WHAT YOU WILL DO: If a line of the material holds the string "الحارس", please copy it.

•••

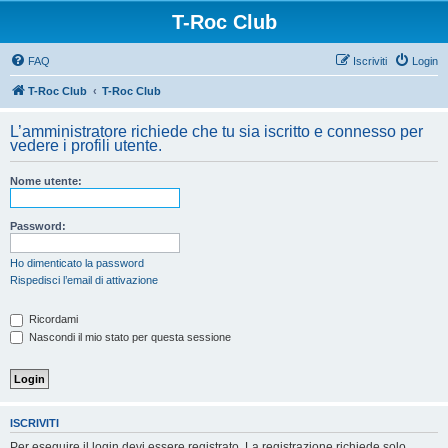
T-Roc Club
FAQ
Iscriviti
Login
T-Roc Club
T-Roc Club
L’amministratore richiede che tu sia iscritto e connesso per
vedere i profili utente.
Nome utente:
Password:
Ho dimenticato la password
Rispedisci l’email di attivazione
Ricordami
Nascondi il mio stato per questa sessione
ISCRIVITI
Per eseguire il login devi essere registrato. La registrazione richiede solo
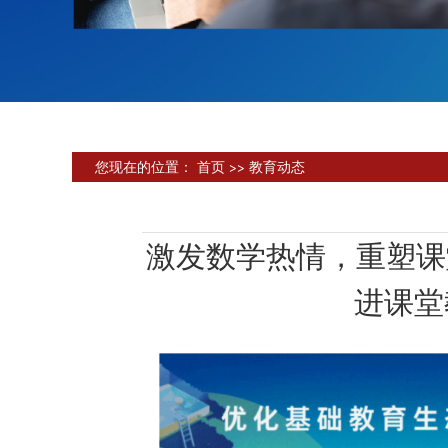
您现在的位置：
首页
>>
教育动态
激发数学热情，重塑课
进课堂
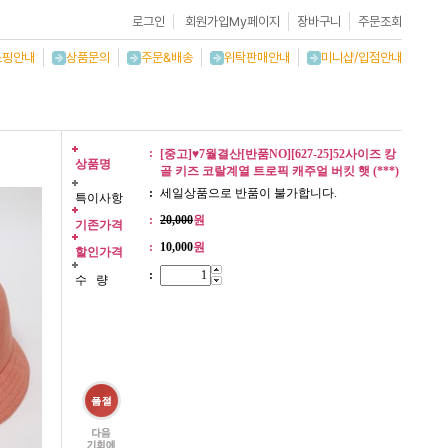
로그인
회원가입
My페이지
장바구니
주문조회
쇼핑안내
상품문의
주문&배송
위탁판매안내
미니샵/입점안내
:
[중고]♥7월결산[반품NO][627-25]52사이즈 캉
상품명
골 키즈 코랄계열 트로픽 캐주얼 버킷 햇 (***)
:
세일상품으로 반품이 불가합니다.
특이사항
:
20,000
원
기존가격
:
10,000
원
할인가격
:
수 량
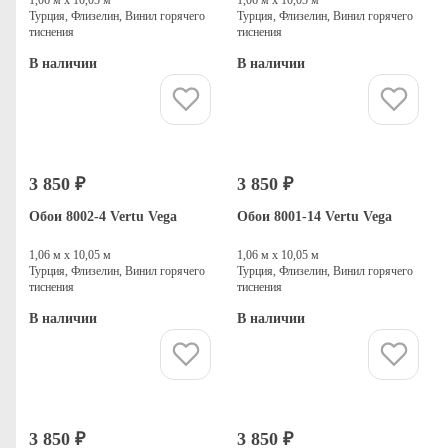
Турция, Флизелин, Винил горячего
Турция, Флизелин, Винил горячего
тиснения
тиснения
В наличии
В наличии
Купить
Купить
3 850 ₽
3 850 ₽
Обои 8002-4 Vertu Vega
Обои 8001-14 Vertu Vega
1,06 м х 10,05 м
1,06 м х 10,05 м
Турция, Флизелин, Винил горячего
Турция, Флизелин, Винил горячего
тиснения
тиснения
В наличии
В наличии
Купить
Купить
3 850 ₽
3 850 ₽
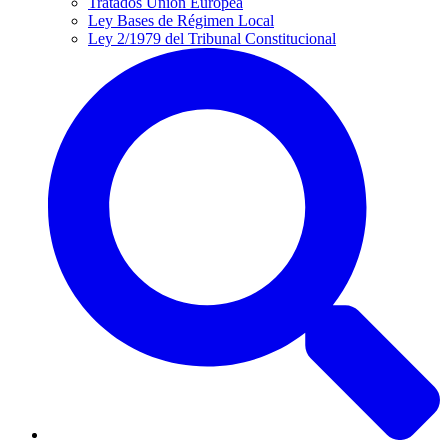
Tratados Unión Europea
Ley Bases de Régimen Local
Ley 2/1979 del Tribunal Constitucional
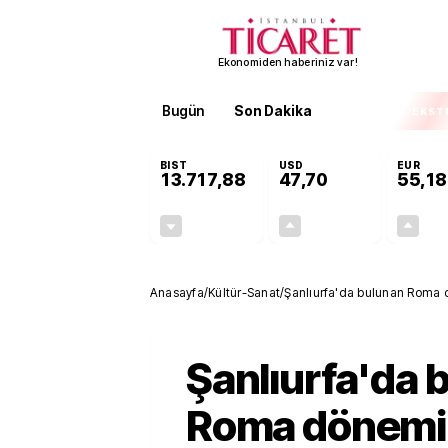
Ekonomiden haberiniz var!
Bugün
Son Dakika
Finans
EKST
BIST
USD
EUR
13.717,88
47,70
55,18
-0,59%
+0,17%
-80,94
0,08
Anasayfa
/
Kültür-Sanat
/
Şanlıurfa'da bulunan Roma d
Şanlıurfa'da 
Roma dönemin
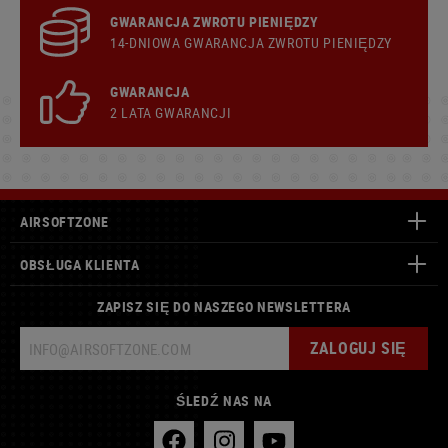
GWARANCJA ZWROTU PIENIĘDZY
14-DNIOWA GWARANCJA ZWROTU PIENIĘDZY
GWARANCJA
2 LATA GWARANCJI
AIRSOFTZONE
OBSŁUGA KLIENTA
ZAPISZ SIĘ DO NASZEGO NEWSLETTERA
ZALOGUJ SIĘ
ŚLEDŹ NAS NA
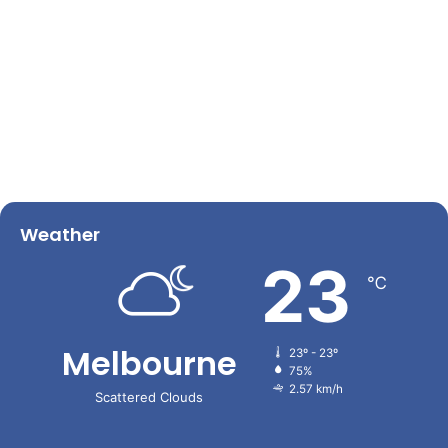
Weather
23
℃
Melbourne
23º - 23º
75%
2.57 km/h
Scattered Clouds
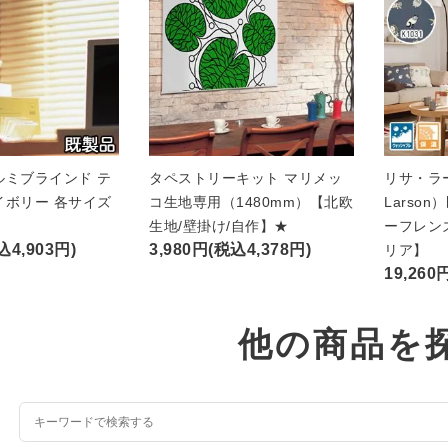
ルミブラインド テ
タペストリーキット マリメッ
リサ・ラー
イボリー 各サイズ
コ生地専用（1480mm）【北欧
Larso
★
生地/壁掛け/自作】★
ーフレン
込4,903円)
3,980円(税込4,378円)
リア】
19,260
他の商品を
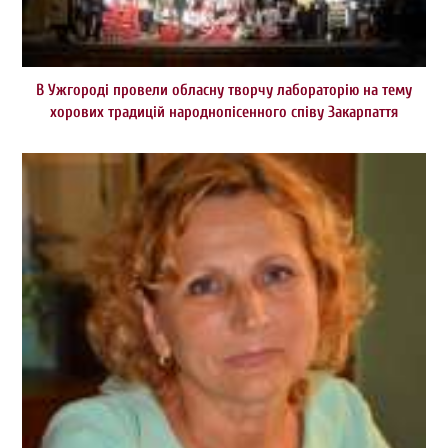
В Ужгороді провели обласну творчу лабораторію на тему
хорових традицій народнопісенного співу Закарпаття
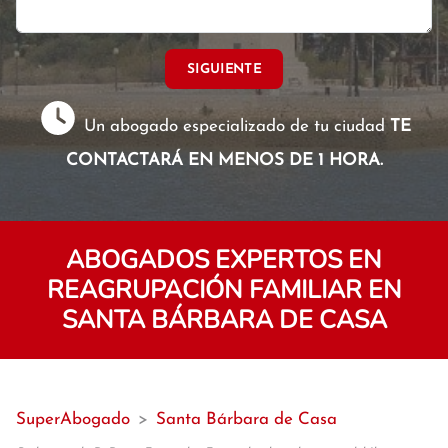
SIGUIENTE
Un abogado especializado de tu ciudad
TE
CONTACTARÁ EN MENOS DE 1 HORA.
ABOGADOS EXPERTOS EN
REAGRUPACIÓN FAMILIAR EN
SANTA BÁRBARA DE CASA
SuperAbogado
>
Santa Bárbara de Casa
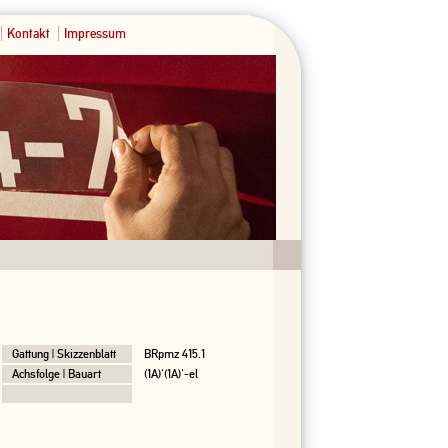
Kontakt
Impressum
Gattung | Skizzenblatt
BRpmz 415.1
Achsfolge | Bauart
(1A)'(1A)'-el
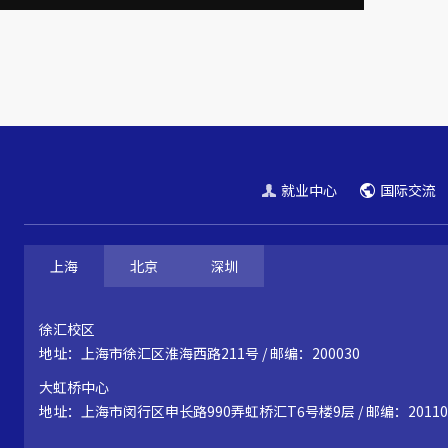
就业中心
国际交流
上海
北京
深圳
徐汇校区
地址：上海市徐汇区淮海西路211号 / 邮编：200030
大虹桥中心
地址：上海市闵行区申长路990弄虹桥汇T6号楼9层 / 邮编：20110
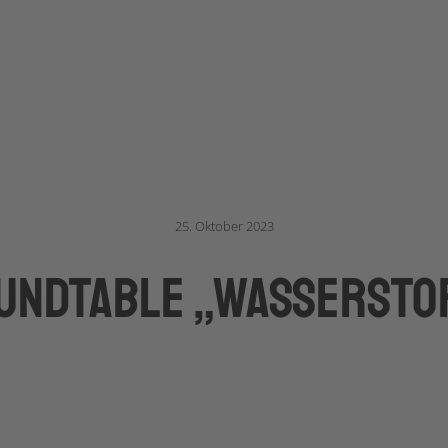
25. Oktober 2023
undtable „Wassersto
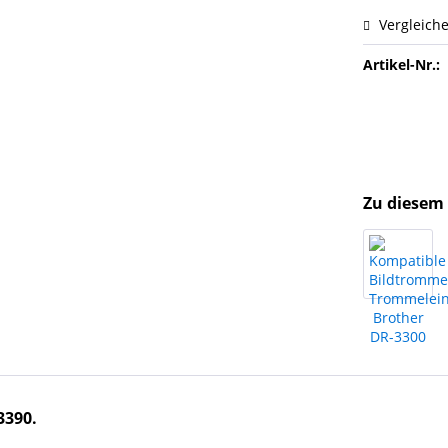
Vergleich
Artikel-Nr.:
Zu diesem 
3390.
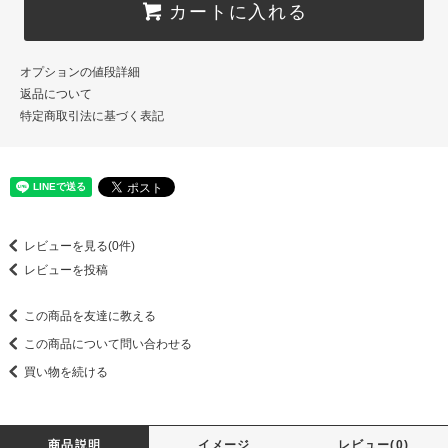
カートに入れる
オプションの値段詳細
返品について
特定商取引法に基づく表記
レビューを見る(0件)
レビューを投稿
この商品を友達に教える
この商品について問い合わせる
買い物を続ける
商品説明
イメージ
レビュー(0)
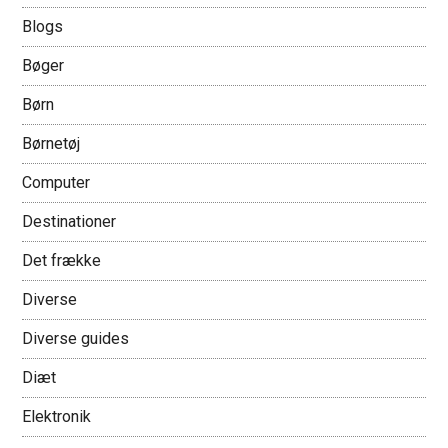
Blogs
Bøger
Børn
Børnetøj
Computer
Destinationer
Det frække
Diverse
Diverse guides
Diæt
Elektronik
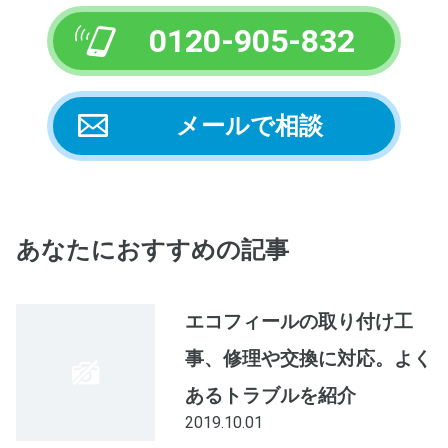
0120-905-832
メールで相談
あなたにおすすめの記事
エコフィールの取り付け工
事、修理や交換に対応。よく
あるトラブルを紹介
2019.10.01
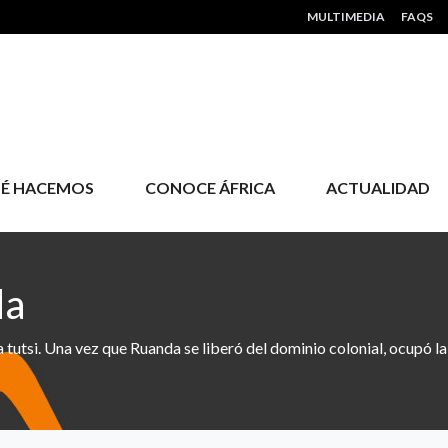
HEADER MENU
MULTIMEDIA
FAQS
É HACEMOS
CONOCE ÁFRICA
ACTUALIDAD
da
ia tutsi. Una vez que Ruanda se liberó del dominio colonial, ocupó la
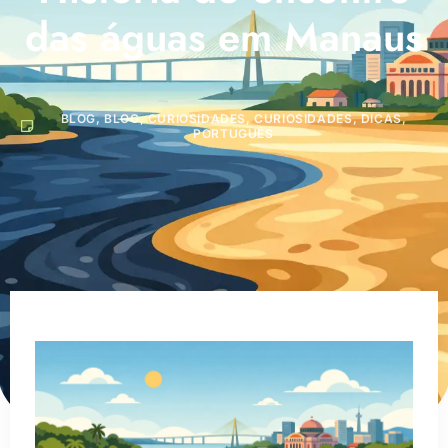
das águas em Manaus
BLOG
,
BLOG
,
CURIOSIDADES
,
CURIOSIDADES
,
DICAS
,
PORTUGUÊS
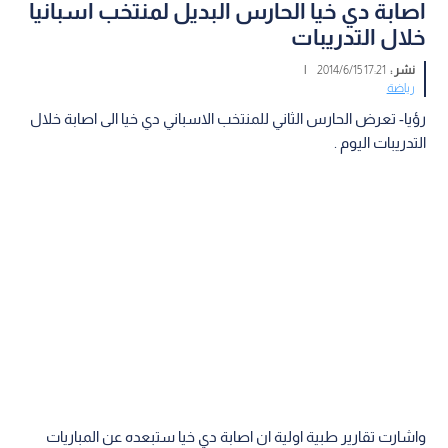
اصابة دي خيا الحارس البديل لمنتخب اسبانيا
خلال التدريبات
نشر :
17:21 2014/6/15
|
رياضة
رؤيا- تعرض الحارس الثاني للمنتخب الاسباني دي خيا الى اصابة خلال
التدريبات اليوم .
واشارت تقارير طبية اولية ان اصابة دي خيا ستبعده عن المباريات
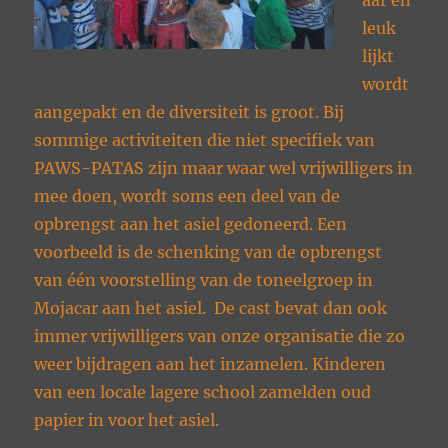
aar en
leuk
lijkt
wordt
aangepakt en de diversiteit is groot. Bij
sommige activiteiten die niet specifiek van
PAWS-PATAS zijn maar waar wel vrijwilligers in
mee doen, wordt soms een deel van de
opbrengst aan het asiel gedoneerd. Een
voorbeeld is de schenking van de opbrengst
van één voorstelling van de toneelgroep in
Mojacar aan het asiel. De cast bevat dan ook
immer vrijwilligers van onze organisatie die zo
weer bijdragen aan het inzamelen. Kinderen
van een locale lagere school zamelden oud
papier in voor het asiel.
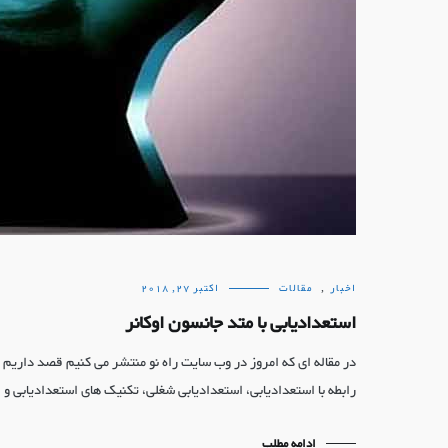
اخبار
,
مقالات
اکتبر 27, 2018
استعدادیابی با متد جانسون اوکانر
در مقاله ای که امروز در وب سایت راه نو منتشر می کنیم قصد داریم تا
رابطه با استعدادیابی، استعدادیابی شغلی، تکنیک های استعدادیابی 
ادامه مطلب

•••

SOLVED PROBLEM:
اصابة دي خيا الحارس البديل لمنتخب اسبانيا
رؤيا- تعرض الحارس الثاني للمنتخب الاسباني دي خيا الى اصابة خلال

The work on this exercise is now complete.